CS294 Lecture 3: Cheeger Inequalities

In which we generalize the notion of normalized Laplacian to irregular graphs, we extend the basic spectral graph theory results from last lecture to irregular graphs, and we prove the easy direction of Cheeger’s inequalities.

1. Irregular Graphs

Let {G=(V,E)} be an undirected graph, not necessarily regular. We will assume that every vertex has non-zero degree. We would like to define a normalized Laplacian matrix associated to {G} so that the properties we proved last time are true: that the multiplicity of 0 as an eigenvalue is equal to the number of connected components of {G}, that the largest eigenvalue is at most 2, and that it is 2 if and only if (a connected component of) the graph is bipartite.

In order to have a matrix such that zero is the smallest eigenvalue, and such that multiplicity of zero is the number of connected component, we want a matrix such that the numerator of the Rayleigh quotient is (a multiple of)

\displaystyle  \sum_{\{ u,v\} \in E} (x_u - x_v)^2

and the matrix {M} such that {{\bf x}^T M {\bf x}} is the above expression is the matrix {M = D-A}, where {D} is the diagonal matrix such that {D_{v,v} = d_v}, the degree of {v}. The matrix {D-A} is called the Laplacian matrix of {G}. Note that there is no fixed constant upper bound to the largest eigenvalue of {D-A}; for example, if {G} is a {d}-regular bipartite graph, the largest eigenvalue is {2d}, as proved in the last lecture.

Some calculations shows that the right analog of the normalization that we did in the regular case (in which we divided by the degree {d}) would be to have a matrix whose Rayleigh quotient is

\displaystyle   \frac { \sum_{\{ u,v\} \in E} (x_u - x_v)^2 } { \sum_v d_v x^2_v } = 2 - \frac { \sum_{\{ u,v\} \in E} (x_u + x_v)^2 } { \sum_v d_v x^2_v } \ \ \ \ \ (1)

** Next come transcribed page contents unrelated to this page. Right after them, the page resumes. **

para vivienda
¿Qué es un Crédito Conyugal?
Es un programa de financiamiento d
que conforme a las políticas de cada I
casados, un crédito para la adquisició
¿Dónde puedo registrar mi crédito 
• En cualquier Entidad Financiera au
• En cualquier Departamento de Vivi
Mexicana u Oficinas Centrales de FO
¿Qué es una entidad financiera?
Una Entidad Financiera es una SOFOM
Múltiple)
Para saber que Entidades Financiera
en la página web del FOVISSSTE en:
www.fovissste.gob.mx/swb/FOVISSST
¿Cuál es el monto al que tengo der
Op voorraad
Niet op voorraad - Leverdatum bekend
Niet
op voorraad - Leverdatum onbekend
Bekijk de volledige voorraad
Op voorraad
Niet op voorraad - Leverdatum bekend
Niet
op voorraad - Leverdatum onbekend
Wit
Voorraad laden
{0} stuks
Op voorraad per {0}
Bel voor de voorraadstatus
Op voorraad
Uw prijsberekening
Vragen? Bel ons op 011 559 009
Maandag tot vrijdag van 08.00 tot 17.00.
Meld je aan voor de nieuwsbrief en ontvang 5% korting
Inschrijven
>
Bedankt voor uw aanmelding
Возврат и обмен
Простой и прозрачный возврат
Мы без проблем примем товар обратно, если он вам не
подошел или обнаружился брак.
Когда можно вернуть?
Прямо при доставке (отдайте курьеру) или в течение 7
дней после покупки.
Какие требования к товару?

and it’s clear that the above expression is at most 2 for every {{\bf x}}, and it is possible to find an {{\bf x}} for which the above expression is 2 if and only if {G} has a bipartite connected component.

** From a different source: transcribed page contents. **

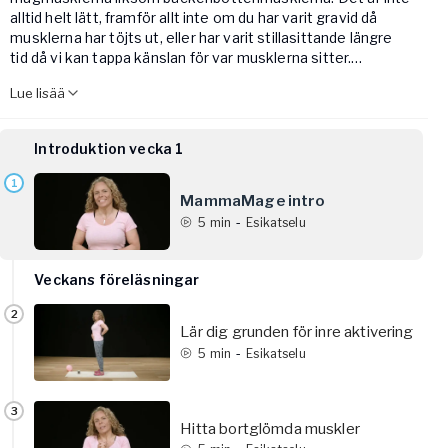
alltid helt lätt, framför allt inte om du har varit gravid då
musklerna har töjts ut, eller har varit stillasittande längre
tid då vi kan tappa känslan för var musklerna sitter.
Lue lisää
Här lär du dig hitta lätt kontroll igen och du lär dig också om
varför det kan vara bra att starta – eller komma tillbaka till –
lättare övningar för de djupare muskelsystemen. Nu
Introduktion vecka 1
bygger vi en stabil grund som de övriga veckorna sedan
bygger vidare på.
1
MammaMage intro
-
5
min
Esikatselu
Veckans föreläsningar
2
Lär dig grunden för inre aktivering
-
5
min
Esikatselu
3
Hitta bortglömda muskler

Unfortunately, there is no matrix whose Rayleigh quotient equals (1), because the denominator of a Rayleigh quotient is, by definition, {\sum_v x_v^2} regardless of the matrix.

One way to work around this problem would be to give a more general form of the variational characterization of eigenvalues, in which we have an arbitrary inner product {\langle \cdot, \cdot \rangle}, and the Rayleigh quotient is defined as {\frac {\langle {\bf x}, M {\bf x} \rangle}{\langle {\bf x}, {\bf x}\rangle}}.

Here we will proceed in a way that is essentially equivalent, but without introducing this additional definitional framework.

The point is that, if we look at the Rayleigh quotient of the vector {D^{1/2} {\bf x}}, where {D^{1/2}} is the diagonal matrix such that {D^{1/2} _{v,v} = \sqrt{d_v}}, then the denominator will indeed be {{\bf x}^T D {\bf x} = \sum_v d_v x_v^2}, and that we can find a matrix {L} such that the numerator of the Rayleigh quotient of {D^{1/2} {\bf x}} is {{\bf x}^T D^{1/2} L D^{1/2} {\bf x} = \sum_{ \{ u,v \} \in E} (x_u - x_v)^2}, so that the Rayleigh quotient {R_L(D^{1/2} {\bf x})} is indeed the expression in (1).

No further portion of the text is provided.